Set down exactly the first line of the entries and every line after it, through the line with "Il sistema di".

Dataset entries:
= = =
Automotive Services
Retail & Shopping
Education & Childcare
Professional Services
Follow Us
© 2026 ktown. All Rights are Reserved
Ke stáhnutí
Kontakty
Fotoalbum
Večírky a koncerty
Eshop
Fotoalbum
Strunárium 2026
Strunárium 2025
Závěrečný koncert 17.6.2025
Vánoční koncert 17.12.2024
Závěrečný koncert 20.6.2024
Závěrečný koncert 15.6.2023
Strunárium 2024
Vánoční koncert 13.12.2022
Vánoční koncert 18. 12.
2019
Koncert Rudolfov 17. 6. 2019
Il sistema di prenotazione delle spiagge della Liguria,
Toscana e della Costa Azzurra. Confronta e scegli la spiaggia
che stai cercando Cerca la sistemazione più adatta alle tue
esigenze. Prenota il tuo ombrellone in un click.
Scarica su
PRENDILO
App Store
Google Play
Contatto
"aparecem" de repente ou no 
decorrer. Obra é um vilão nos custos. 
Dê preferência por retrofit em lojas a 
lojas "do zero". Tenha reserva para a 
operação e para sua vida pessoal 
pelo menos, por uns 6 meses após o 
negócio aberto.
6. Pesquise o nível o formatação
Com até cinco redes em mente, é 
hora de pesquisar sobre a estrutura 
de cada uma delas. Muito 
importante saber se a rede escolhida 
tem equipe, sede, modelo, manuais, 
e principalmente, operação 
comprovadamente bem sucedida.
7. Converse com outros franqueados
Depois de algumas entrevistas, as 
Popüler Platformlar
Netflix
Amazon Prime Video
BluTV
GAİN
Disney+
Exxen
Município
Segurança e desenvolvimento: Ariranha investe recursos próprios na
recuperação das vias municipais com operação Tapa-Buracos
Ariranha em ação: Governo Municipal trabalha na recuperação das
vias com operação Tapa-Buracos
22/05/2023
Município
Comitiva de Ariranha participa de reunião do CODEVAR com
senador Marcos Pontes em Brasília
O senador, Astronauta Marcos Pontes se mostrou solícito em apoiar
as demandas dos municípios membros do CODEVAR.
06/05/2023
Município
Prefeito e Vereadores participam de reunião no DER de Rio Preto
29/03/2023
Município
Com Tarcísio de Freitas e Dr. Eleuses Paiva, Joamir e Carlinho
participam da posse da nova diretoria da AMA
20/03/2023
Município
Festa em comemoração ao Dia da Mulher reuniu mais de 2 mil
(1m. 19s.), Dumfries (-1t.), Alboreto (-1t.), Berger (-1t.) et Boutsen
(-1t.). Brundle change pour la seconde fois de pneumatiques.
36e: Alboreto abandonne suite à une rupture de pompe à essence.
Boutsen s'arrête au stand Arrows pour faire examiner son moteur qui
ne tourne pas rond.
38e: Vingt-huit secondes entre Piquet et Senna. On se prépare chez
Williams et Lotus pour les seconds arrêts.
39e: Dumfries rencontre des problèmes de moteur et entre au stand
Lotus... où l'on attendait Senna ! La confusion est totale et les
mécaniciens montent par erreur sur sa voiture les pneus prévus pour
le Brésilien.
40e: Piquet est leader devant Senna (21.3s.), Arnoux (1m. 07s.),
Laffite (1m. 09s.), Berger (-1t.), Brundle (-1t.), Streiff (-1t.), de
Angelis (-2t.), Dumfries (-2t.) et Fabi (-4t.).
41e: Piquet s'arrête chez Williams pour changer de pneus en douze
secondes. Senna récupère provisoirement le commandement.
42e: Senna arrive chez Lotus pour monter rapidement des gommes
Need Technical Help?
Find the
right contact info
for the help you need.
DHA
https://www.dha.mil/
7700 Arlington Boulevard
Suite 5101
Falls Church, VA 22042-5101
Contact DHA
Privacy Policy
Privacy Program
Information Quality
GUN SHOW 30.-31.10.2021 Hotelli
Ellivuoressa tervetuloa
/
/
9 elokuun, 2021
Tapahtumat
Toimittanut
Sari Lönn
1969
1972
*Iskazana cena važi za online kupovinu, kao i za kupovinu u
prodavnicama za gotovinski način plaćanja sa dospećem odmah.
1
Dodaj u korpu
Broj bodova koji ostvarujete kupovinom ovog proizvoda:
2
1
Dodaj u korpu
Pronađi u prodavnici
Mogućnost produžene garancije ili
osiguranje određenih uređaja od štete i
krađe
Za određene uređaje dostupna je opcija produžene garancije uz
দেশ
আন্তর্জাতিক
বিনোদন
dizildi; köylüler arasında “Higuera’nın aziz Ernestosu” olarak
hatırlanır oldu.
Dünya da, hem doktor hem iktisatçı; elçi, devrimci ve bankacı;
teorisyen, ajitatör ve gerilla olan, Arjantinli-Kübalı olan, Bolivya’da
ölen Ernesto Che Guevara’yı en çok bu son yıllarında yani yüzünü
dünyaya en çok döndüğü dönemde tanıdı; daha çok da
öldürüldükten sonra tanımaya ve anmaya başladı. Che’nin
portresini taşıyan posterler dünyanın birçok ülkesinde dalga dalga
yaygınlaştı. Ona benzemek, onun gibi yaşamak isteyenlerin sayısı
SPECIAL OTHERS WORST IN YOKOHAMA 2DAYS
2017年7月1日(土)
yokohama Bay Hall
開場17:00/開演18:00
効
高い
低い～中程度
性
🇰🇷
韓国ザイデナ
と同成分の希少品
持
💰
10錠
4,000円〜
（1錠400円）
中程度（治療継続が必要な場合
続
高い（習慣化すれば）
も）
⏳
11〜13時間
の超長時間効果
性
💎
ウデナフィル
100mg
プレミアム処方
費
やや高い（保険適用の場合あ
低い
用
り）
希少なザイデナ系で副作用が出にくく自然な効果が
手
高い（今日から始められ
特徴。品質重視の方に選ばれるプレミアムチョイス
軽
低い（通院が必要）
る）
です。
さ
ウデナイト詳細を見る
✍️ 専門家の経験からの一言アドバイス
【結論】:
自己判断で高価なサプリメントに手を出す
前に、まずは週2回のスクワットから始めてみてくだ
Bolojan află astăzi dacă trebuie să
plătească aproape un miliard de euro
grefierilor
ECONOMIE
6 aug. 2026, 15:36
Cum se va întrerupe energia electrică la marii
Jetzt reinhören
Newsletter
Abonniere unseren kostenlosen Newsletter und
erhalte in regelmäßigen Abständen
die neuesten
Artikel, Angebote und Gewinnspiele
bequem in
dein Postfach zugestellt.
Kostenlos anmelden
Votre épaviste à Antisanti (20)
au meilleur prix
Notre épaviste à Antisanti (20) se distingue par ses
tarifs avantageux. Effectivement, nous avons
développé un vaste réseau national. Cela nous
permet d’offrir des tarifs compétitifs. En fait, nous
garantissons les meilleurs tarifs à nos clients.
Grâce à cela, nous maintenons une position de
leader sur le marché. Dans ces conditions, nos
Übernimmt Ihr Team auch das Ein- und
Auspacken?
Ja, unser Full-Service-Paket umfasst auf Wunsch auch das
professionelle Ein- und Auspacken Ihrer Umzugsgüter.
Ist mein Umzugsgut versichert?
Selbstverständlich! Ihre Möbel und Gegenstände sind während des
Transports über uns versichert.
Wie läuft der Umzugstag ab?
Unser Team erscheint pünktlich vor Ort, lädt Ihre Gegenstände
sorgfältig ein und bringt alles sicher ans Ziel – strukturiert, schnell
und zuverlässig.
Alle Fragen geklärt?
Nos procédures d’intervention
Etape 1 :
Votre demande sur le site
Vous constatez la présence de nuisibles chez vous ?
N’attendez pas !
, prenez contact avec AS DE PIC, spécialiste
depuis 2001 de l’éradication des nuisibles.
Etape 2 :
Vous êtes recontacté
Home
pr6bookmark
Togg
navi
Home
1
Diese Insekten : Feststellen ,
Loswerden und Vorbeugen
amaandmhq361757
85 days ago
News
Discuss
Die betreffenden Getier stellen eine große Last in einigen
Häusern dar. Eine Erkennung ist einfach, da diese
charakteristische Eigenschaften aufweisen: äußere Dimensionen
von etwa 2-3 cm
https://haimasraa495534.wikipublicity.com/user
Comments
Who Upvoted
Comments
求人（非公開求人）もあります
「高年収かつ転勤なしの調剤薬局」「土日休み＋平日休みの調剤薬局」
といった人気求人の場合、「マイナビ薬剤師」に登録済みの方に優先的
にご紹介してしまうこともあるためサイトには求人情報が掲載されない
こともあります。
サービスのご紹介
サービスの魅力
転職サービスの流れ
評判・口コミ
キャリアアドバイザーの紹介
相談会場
= = =
• _EXPECTED OUTPUT_
Automotive Services
Retail & Shopping
Education & Childcare
Professional Services
Follow Us
© 2026 ktown. All Rights are Reserved
Ke stáhnutí
Kontakty
Fotoalbum
Večírky a koncerty
Eshop
Fotoalbum
Strunárium 2026
Strunárium 2025
Závěrečný koncert 17.6.2025
Vánoční koncert 17.12.2024
Závěrečný koncert 20.6.2024
Závěrečný koncert 15.6.2023
Strunárium 2024
Vánoční koncert 13.12.2022
Vánoční koncert 18. 12.
2019
Koncert Rudolfov 17. 6. 2019
Il sistema di prenotazione delle spiagge della Liguria,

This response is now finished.